Graphic Pains, Persecuted Memories-Dismantling the Narrative Spaces Within Selected Texts from This Side, That Side (original) (raw)

This paper is a critical inquiry into selected narratives from the partition anthology This Side, That Side edited by Vishwajyoti Ghosh-namely 'Border' by Kaiser Haq and Hemant Puri, 'Which Side?' by Ravish Kumar, Shveta Sarda and Ikroop Sandhu, 'A Letter from India' by Mahmood Farooqui and Fariha Rahman, and 'Know Directions Home?' By Nina Sabnani-probing into the trauma, the memory of pain, and the loss incurred from partition. Brendan O'Leary in his essay Analysing partition: Definition, classification and explanation defines partition as 'the division of an entity into parts.' For a nation like India, which is a conglomeration of cultures, confluences, identities, and existences, the period of partition was an incursion of its very soul, its existence-'entity' as O'Leary calls it.
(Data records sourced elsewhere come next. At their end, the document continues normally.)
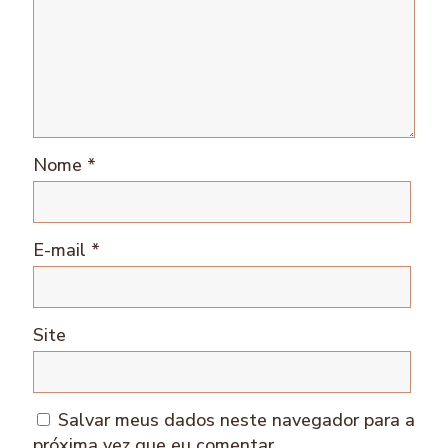
Nome
*
E-mail
*
Site
Salvar meus dados neste navegador para a
próxima vez que eu comentar.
Partition has perhaps been the most tragic saga in the recorded annals of history of the nation that is India and her neighbors as the tragedy that this period ushered in, infected millions of lives across the landscape-physically and psychologically. Partition literature is a testimony to those times, those appalling moments and memories that has forever tarnished the spatial historiography of the subcontinent. This Side, That Side is an exemplary addition to the already rich collection of partition literature. An anthology of graphic narratives 'restorying partition', the collection opens new dimensions and questionnaire on studying and analysing partition literature. For one, the anthology chronicles the trauma of partition in a graphic format-a form very novel and recent in Indian literature and its corresponding academic intrigues. The visual narrative space coalesces the tragedy and its associated parameters in a format, which owing to its presentation heightens the reader experience. The paper looks to deconstruct the semantic and semiotic spaces within the narratives, perceive the silences within the texts and dismantle the memorial spaces within the narrative constructs thereby analysing the atypical format which recreates partition.